The bank, formerly known as Catholic Syrian Bank, plans to raise Rs 30 crore by issuing fresh equity shares and the remaining Rs 370 crore from an offer for sale, people familiar with the issue said.
“The issue will be a combination of fresh equity as well as an offer for sale from existing investors who have been shareholders for years and did not have a chance to exit before this,” said a person involved in the deal.
“We expect the okay from the Securities and Exchange Board of India in the next couple of months.”
Last year, Watsa’s Fairfax India Holdings Corp. received special approval from the Reserve Bank of India to take a majority stake in the Thrissur, Kerala-based CSB Bank. A public listing was one of the conditions for Watsa to take a controlling stake.

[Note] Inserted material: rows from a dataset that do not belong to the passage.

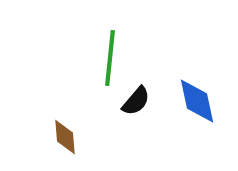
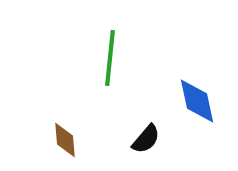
black semicircle: moved 10 px right, 38 px down
brown diamond: moved 3 px down
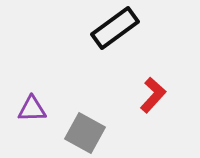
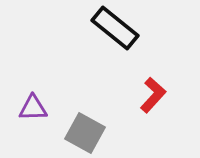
black rectangle: rotated 75 degrees clockwise
purple triangle: moved 1 px right, 1 px up
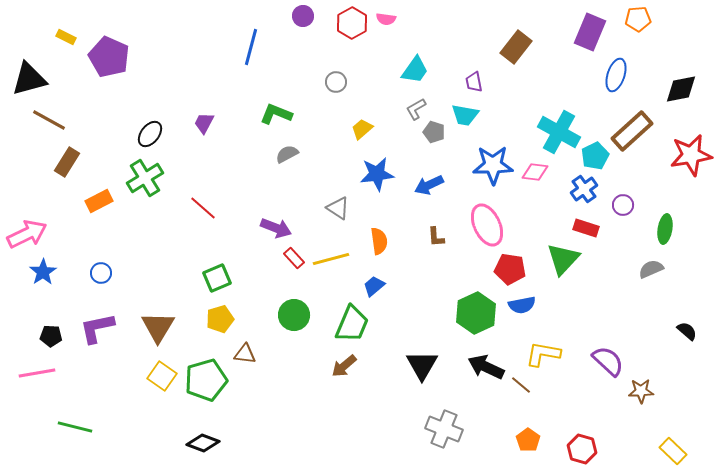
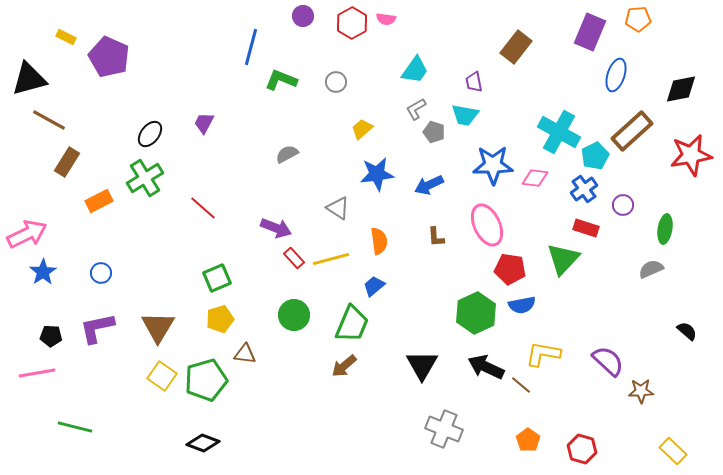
green L-shape at (276, 114): moved 5 px right, 34 px up
pink diamond at (535, 172): moved 6 px down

Local investment banks IIFL and Axis Capital are helping the bank go public. It has one year after obtaining SEBI approval to initiate the IPO.
“When we finally list will depend on market conditions. It will probably take a few months,” the person said.

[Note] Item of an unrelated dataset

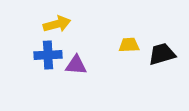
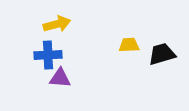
purple triangle: moved 16 px left, 13 px down
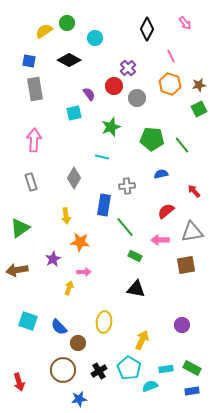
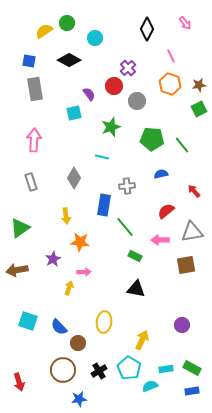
gray circle at (137, 98): moved 3 px down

No bank official could be immediately reached for comment. The document filed, known as the draft red herring prospectus, was not uploaded on the websites of SEBI and the investment bankers to the issue at the time of going to the press.
Fairfax holds 51% of the bank’s equity and three local insurance companies each have a 2.5% stake. The rest is divided among individuals based in India and abroad.
CSB had previously filed for an IPO in 2015 that never took off. This issue will be a rare commercial banking IPO in India and the first since RBL Bank listed at the end of August 2016.